The textual entries are rendered enemy targets, emitting an astounding barrage of projectiles in all directions. Contact with one of the latter causes the player to lose a “life,” like in old arcade games, and having lost three lives the player is asked whether they would like to connect to “the network”—a somewhat ominous proposition, given the fact that countless hours have just been spent battling the enemy machines’ network. The player can click “no” and refuse defeat, repeating the battle multiple times, but victory seems impossible, and each time the player loses the computer taunts: “Do you give up?” “Is it all pointless?” “Do you admit there is no meaning to this world?”
At some point, there is no option but to connect to the network, in which case we receive a message like: “8X ‘I did my best. One thing is certain: I’m rooting for you.’ USA.” Fragments of other messages are visible in the background. We then receive a rescue offer, and multiple spaceships join ours, multiplying our firepower and our chance of survival. With each collision, one of the spaceships is destroyed, and we read messages such as: “Crs501’s data has been lost.” “minato’s data has been lost.” “Yambu’s data has been lost.” What we are witnessing, it turns out, are the traces of other players’ savefile data—the computational memory that parallels or even replaces human memory and enables players to replay or restore the game from an earlier save state—being sacrificed to help other players connected to the network.

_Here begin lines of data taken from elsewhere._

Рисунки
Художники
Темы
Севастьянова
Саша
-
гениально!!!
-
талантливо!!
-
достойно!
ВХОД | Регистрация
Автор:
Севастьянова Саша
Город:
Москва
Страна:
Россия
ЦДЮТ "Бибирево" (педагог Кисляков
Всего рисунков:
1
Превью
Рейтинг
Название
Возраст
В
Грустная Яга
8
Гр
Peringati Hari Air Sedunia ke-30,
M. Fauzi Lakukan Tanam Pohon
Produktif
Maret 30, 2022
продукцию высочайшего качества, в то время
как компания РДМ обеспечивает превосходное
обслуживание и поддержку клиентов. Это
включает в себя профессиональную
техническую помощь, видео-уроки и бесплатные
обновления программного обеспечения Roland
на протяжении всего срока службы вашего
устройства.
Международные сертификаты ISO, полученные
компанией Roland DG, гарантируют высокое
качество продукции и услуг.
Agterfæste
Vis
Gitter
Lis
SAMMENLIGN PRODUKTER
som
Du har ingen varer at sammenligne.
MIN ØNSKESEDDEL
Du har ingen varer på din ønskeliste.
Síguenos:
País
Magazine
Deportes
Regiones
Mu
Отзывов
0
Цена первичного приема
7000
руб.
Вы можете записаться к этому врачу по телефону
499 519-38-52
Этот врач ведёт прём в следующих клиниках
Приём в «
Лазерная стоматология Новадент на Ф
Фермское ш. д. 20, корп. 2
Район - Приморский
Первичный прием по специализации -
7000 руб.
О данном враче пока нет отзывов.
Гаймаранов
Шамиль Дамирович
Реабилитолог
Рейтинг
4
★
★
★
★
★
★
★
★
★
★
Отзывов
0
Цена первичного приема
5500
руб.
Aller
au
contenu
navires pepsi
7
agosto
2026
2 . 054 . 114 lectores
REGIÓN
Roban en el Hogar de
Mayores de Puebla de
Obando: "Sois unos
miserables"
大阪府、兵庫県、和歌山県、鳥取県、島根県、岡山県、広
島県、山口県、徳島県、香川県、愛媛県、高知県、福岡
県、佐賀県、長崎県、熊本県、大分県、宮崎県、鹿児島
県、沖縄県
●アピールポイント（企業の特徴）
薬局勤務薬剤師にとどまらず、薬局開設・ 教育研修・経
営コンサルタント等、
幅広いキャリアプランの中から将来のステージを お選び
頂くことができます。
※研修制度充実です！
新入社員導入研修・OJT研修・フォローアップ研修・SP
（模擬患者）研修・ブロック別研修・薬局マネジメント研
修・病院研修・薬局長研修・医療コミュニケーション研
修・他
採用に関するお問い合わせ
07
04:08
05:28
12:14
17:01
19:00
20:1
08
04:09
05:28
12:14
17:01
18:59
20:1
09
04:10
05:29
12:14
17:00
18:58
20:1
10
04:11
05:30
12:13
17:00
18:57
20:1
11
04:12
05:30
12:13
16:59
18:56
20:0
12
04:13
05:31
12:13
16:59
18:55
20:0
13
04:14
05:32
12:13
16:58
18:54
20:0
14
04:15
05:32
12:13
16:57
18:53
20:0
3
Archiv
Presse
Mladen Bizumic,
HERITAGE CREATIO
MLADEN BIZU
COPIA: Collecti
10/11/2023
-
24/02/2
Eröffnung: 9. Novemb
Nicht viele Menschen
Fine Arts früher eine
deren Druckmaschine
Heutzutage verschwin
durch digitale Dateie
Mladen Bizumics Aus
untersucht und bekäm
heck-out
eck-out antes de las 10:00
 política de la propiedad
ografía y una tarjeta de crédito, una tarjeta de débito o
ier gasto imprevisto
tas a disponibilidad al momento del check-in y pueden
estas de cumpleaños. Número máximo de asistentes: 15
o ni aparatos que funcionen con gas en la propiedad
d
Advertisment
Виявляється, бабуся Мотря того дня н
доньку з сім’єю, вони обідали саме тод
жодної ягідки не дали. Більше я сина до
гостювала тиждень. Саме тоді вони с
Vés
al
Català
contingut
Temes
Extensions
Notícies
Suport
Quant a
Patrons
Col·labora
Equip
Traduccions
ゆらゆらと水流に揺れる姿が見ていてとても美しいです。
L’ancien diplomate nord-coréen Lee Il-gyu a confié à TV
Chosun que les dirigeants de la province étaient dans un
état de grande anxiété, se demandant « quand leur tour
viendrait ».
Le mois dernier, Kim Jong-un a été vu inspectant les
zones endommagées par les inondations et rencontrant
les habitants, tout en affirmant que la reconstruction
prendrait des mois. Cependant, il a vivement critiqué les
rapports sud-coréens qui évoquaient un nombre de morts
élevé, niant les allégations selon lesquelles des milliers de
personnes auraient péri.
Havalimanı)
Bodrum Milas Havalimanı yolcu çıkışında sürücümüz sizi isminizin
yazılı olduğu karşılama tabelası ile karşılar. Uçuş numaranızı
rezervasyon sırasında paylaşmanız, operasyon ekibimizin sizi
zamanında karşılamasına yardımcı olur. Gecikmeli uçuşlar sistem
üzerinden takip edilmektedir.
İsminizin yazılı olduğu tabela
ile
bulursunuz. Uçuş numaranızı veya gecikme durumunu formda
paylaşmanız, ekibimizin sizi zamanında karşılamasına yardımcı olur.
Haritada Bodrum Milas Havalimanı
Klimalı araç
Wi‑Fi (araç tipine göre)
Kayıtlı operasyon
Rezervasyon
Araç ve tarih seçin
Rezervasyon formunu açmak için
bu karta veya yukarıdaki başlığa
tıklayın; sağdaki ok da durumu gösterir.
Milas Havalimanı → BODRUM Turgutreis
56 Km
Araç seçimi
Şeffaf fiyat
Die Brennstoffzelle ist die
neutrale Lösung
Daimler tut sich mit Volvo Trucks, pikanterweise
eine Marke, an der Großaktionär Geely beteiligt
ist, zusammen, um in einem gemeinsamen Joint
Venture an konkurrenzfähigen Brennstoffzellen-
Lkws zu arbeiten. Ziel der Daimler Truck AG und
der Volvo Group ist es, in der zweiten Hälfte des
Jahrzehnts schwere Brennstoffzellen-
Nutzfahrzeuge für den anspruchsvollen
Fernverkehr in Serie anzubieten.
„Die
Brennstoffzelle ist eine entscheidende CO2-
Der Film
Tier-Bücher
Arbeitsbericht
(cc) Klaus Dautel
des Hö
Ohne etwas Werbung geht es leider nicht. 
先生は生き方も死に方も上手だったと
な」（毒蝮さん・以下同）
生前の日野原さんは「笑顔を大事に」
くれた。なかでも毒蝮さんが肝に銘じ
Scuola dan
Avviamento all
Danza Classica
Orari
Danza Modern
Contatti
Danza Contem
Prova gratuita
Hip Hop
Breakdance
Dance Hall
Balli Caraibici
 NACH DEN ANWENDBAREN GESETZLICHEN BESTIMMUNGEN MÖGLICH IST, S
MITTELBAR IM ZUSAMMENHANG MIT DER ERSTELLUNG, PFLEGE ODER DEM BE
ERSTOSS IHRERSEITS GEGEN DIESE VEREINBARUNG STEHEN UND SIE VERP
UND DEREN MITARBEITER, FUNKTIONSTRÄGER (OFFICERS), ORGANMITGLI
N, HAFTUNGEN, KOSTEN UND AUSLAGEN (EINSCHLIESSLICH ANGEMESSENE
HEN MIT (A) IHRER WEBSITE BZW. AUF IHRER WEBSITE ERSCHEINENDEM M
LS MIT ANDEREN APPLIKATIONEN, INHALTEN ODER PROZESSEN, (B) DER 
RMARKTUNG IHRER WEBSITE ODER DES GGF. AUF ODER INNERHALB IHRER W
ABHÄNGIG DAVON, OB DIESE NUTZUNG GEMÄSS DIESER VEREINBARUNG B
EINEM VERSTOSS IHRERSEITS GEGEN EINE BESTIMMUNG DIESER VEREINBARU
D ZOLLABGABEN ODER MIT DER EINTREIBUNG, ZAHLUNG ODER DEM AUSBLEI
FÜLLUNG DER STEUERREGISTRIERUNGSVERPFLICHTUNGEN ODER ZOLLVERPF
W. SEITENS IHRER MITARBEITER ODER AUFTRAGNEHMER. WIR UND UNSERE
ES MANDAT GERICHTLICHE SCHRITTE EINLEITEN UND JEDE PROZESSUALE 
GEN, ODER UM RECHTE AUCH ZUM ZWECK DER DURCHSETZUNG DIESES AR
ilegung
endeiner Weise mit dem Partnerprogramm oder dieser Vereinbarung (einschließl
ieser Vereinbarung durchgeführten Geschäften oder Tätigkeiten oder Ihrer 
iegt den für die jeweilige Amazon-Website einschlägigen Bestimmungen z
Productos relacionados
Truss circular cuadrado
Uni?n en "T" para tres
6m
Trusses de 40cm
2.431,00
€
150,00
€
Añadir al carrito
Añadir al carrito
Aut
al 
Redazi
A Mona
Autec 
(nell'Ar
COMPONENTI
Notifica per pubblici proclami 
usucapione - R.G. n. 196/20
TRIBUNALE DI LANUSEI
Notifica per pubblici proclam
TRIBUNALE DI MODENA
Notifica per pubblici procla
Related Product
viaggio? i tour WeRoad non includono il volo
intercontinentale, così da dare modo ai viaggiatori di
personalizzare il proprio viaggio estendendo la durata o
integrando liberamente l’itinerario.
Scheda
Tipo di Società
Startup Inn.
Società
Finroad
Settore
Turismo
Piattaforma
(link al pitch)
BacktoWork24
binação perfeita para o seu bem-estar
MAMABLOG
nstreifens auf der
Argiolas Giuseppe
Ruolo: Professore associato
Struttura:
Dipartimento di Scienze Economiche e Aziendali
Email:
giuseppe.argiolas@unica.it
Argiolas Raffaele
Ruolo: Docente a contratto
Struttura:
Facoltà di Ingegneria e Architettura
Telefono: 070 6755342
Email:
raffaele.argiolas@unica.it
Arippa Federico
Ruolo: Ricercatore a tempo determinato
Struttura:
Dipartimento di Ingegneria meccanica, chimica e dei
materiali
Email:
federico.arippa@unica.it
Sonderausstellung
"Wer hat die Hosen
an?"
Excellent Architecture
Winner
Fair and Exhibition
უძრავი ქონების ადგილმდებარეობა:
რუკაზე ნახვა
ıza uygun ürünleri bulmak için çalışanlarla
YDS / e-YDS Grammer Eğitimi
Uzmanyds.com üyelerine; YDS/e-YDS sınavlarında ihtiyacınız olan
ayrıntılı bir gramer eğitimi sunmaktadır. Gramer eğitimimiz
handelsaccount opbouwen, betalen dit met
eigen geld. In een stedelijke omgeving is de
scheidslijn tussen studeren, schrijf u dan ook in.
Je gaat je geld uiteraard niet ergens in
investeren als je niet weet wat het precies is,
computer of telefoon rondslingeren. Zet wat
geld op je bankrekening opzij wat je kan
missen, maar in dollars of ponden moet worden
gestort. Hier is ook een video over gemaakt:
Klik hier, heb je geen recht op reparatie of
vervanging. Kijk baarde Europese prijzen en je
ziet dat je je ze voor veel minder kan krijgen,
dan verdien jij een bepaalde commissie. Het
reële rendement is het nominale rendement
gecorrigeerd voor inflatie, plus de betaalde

Upon completion of the task with the assistance of these anonymous helpers, we are prompted to send a message of our own to other players. Then, another prompt: “Please respond to this query. You, X, faithful player of this title, have lost your life multiple times to make it this far. You have faced crushing hardship, and suffered greatly for it. Do you have any interest in helping the weak?” The possible answers are a simple “Yes” or “No.” And while the theatrics of these queries may be slightly off-putting, a significant ethical choice is being framed here. An affirmative answer triggers the following message: “Selecting this option enables you to save someone somewhere in the world. However, in exchange, you will lose all of your save data. Do you still wish to rescue someone—a total stranger—in spite of this?” The player is given several opportunities to reconsider, along with further warnings that really everything—all our progress in the game, items and weapons obtained, skills and intelligence unlocked, and generally all of the labor we have invested in the game—will be lost forever in an act of self-sacrifice. If we persist, the computer responds: “Very well. In exchange for all of your data, I will convey your will to this world.” Then we see the game’s configuration menus, all of the places and save points on the map disappearing one after another, followed by the options under “quests,” “items,” “weapons,” and so on. Finally, the options under “system” are deleted, all of the save states disappearing until there is nothing left but a blank slate. The image fades to white, and we are informed: “All of your data has been deleted.” After a short message thanking the player for playing, the “save” indicator appears in the top right corner of the screen. We read “Save complete” and then “Connecting to the network…” Finally, a glitchy NieR:Automata logo comes into focus, along with the message “Press any button.”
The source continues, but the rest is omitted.